You push code. Tests pass. Merge. Deploy. It feels good when it works.
But if you've ever pushed a change that broke production because "nobody ran the tests," you know the pain of a missing CI/CD test pipeline. I've been there — releasing a Python script that worked on my machine but crashed on the server because I forgot a dependency. That's the kind of bug basic test automation catches before it reaches anyone.
In this guide, I'll walk through setting up a test pipeline with GitHub Actions that runs on every push. It's the same approach I use for my own projects, and it costs nothing to start. If you're curious about AI-powered coding tools, I've compared Cursor AI vs VS Code separately — this post is about the automation that runs once your code is written.
Here's what we'll cover:
- What a test pipeline does (and why you need one)
- Setting up GitHub Actions for a Python project
- Adding multiple test stages — lint, unit, integration
- Getting notified when tests fail
- Running the pipeline on your own self-hosted hardware
- Common mistakes I've made so you don't have to
What a Test Pipeline Actually Does
A test pipeline is automation that runs your tests every time you push code. No manual intervention, no "I'll test it later," no forgotten steps.
The basic flow looks like this:
- You push code to your repository
- GitHub detects the push and starts the pipeline
- The pipeline checks out your code, installs dependencies, and runs your tests
- You get a pass or fail result in the GitHub UI (and optionally via email, Slack, or Discord)
That's the minimum.
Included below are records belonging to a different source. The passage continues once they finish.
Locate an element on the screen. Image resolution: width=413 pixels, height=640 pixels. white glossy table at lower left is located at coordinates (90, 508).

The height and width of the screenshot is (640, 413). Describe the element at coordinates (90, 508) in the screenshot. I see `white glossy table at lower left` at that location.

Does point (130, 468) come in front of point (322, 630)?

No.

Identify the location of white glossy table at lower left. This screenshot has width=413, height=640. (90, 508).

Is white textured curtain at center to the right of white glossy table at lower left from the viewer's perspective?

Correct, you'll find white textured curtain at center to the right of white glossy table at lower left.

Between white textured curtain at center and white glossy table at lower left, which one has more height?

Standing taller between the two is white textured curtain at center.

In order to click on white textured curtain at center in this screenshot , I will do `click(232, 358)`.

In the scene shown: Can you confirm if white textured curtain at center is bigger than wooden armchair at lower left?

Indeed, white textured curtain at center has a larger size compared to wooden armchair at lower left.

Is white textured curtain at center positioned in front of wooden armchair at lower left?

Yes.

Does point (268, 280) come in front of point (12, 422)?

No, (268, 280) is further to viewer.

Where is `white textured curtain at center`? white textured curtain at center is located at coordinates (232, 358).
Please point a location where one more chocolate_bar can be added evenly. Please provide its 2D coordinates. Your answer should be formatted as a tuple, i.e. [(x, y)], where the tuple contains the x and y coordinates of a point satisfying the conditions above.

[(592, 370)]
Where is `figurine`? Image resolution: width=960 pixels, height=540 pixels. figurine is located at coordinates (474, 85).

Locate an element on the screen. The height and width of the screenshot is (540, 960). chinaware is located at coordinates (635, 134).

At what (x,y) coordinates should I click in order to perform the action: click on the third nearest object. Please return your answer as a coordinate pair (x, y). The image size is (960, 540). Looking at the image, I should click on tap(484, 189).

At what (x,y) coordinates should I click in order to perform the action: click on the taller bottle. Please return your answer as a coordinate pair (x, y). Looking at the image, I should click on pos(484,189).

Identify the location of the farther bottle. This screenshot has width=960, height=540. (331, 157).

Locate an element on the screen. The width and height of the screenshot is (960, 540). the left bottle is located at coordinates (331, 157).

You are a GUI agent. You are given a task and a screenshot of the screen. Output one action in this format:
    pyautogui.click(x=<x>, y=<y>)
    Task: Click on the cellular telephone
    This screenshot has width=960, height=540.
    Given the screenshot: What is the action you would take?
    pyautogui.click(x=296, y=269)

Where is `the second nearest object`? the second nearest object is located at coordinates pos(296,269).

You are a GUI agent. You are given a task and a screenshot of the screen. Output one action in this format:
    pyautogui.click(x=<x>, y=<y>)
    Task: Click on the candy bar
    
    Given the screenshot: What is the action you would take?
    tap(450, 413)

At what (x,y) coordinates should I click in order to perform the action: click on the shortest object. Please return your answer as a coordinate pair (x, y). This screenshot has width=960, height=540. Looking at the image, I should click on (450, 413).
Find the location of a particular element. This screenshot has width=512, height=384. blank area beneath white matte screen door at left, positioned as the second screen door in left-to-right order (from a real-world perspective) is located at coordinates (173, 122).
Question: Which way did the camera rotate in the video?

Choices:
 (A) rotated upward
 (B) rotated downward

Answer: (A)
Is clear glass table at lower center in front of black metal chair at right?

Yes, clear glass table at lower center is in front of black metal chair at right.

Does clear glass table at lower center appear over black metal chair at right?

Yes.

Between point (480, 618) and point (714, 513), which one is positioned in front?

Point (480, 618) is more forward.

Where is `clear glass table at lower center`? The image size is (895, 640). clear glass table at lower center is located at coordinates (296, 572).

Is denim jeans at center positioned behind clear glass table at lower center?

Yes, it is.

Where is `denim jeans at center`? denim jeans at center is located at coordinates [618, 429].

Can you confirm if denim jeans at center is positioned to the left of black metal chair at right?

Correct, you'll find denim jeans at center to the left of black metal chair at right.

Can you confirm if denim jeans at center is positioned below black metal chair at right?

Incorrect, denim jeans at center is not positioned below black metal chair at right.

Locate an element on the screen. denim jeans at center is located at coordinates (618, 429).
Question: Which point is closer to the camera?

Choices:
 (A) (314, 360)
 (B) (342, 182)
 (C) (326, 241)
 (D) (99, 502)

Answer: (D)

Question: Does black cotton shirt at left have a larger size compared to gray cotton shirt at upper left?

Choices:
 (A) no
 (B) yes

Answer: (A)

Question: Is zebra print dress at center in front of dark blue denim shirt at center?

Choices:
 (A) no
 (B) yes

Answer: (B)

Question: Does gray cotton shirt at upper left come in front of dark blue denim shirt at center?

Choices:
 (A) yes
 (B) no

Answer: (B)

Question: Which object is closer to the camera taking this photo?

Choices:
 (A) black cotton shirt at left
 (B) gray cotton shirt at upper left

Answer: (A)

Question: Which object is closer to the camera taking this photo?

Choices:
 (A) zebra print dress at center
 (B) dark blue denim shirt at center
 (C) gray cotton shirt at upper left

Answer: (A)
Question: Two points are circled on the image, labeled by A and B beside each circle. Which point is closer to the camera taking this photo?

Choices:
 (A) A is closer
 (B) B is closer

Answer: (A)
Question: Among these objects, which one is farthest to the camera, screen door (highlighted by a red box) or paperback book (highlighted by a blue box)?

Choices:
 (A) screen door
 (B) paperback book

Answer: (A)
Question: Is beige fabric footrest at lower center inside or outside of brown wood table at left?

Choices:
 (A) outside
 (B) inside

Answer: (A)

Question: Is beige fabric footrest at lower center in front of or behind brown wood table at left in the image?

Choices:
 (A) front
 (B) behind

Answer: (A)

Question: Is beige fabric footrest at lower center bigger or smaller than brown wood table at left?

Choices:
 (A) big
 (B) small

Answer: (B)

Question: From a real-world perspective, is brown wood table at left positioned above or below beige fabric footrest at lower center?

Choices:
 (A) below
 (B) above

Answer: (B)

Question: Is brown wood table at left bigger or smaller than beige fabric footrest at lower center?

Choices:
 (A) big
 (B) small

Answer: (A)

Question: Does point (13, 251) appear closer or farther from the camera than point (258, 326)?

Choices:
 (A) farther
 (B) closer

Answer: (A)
A good pipeline goes further by running different types of tests at different stages, so you catch issues early and know exactly what failed.
Setting Up Your First Pipeline
Let's start with a Python project. I'll use a FastAPI web app as an example, but the same structure works for Node.js, Go, or anything else.
Create a file at .github/workflows/test.yml in your repository:
name: Test Pipeline
on:
push:
branches: [main, develop]
pull_request:
branches: [main]
jobs:
test:
runs-on: ubuntu-latest
steps:
- uses: actions/checkout@v4
- name: Set up Python
uses: actions/setup-python@v5
with:
python-version: '3.12'
- name: Install dependencies
run: |
python -m pip install --upgrade pip
pip install -r requirements.txt
pip install pytest pytest-cov
- name: Run tests
run: pytest --cov=./ --cov-report=term-missing
- name: Upload coverage report
uses: actions/upload-artifact@v4
with:
name: coverage-report
path: coverage.xml
This is the simplest useful pipeline. Every time you push to main or develop, or open a pull request against main, it installs your dependencies and runs pytest with coverage reporting.
What I found: Adding the --cov-report=term-missing flag shows you exactly which lines aren't tested. That alone caught several untested edge cases in my projects.
Multi-Stage Pipelines: Catch Issues Earlier
The single-job pipeline above works, but it has a problem — if your linting fails, you still wait for the whole test suite to finish. Splitting into stages runs faster and tells you immediately what's wrong.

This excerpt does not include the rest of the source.